> Yes, I run Go on native Plan9,

Go breaks away from a number of traditions that have long become
obsolete and that is its main merit.  The price is not only in having
to adjust to the change, but also in some sacred cows being
slaughtered in the process.

But Go also opens the door to better ways of doing things.  The build
system, raw as it still is, is streets ahead of any conventional build
system, but it is tightly coupled to the language.  Portability across
platforms is much easier, in the Plan 9 tradition, but requires a set
of build tools ([568][ac]) that users are not familiar with and [568]l
becomes the new bottleneck, to many users' surprise.
Cross-development - my favourite feature - becomes much easier, but I
am having a great deal of trouble getting my head around all the
complications it brings with it.

Philosophically, Plan 9 has rattled the proverbial cage and Go is an
earthquake by comparison.  The outcome is still to be evaluated.  But
not everyone is going to see it in the same way.

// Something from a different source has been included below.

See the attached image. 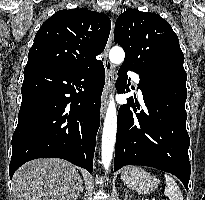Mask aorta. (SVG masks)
<instances>
[{"label": "aorta", "instance_id": "aorta-1", "mask_svg": "<svg viewBox=\"0 0 205 200\" xmlns=\"http://www.w3.org/2000/svg\"><path fill=\"white\" fill-rule=\"evenodd\" d=\"M125 57L124 50L120 46H114L109 52V60L114 65H119ZM117 133V112L112 95L108 103V108L103 125L102 133V165L106 171L109 170L113 157L114 145Z\"/></svg>", "mask_w": 205, "mask_h": 200}]
</instances>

Of relevance here is that if Rob and Russ and Ken had let
considerations such as pampering slow hardware, we'd have a different
language and many features would not be available.  At the same time,
the need for a slim version of Go will grow with acceptance of the fat
model and then people like Kurt may be inspired to restore in the
linker the ability to trim libraries of unused modules (don't hold
your breath!).

If the Go developers had started from the other end, as I would have
been tempted to do, the outcome would definitely look nothing like
what we have.

The nice bit is that there are enough people out there to consider
such options and some of them are actually willing to publish their
efforts.

The people who insists that ONE tool should encompass all these
options are those who are too unproductive to do it themselves and
fail to see that no-one owes them.

In my other life managing a backpackers, I see way too many young
people who seem to think that our generation somehow owe them
something they are able but not willing to seek for themselves.  I
could tell you where most of them seem to come from, but I'm sure that
would be unfair to all those they leave behind while spending money
they did not earn to travel in comfort around the world.

++L

PS:     Gorka is making amazing progress with the plan9/arm port and the
        reason I know is that I've just tested his latest efforts on the
        Sheevaplug and the present obstacle does not seem unsurmountable -
        but it is very real, so "it's not working yet".  Watch golang-dev
        on Google Groups for updates.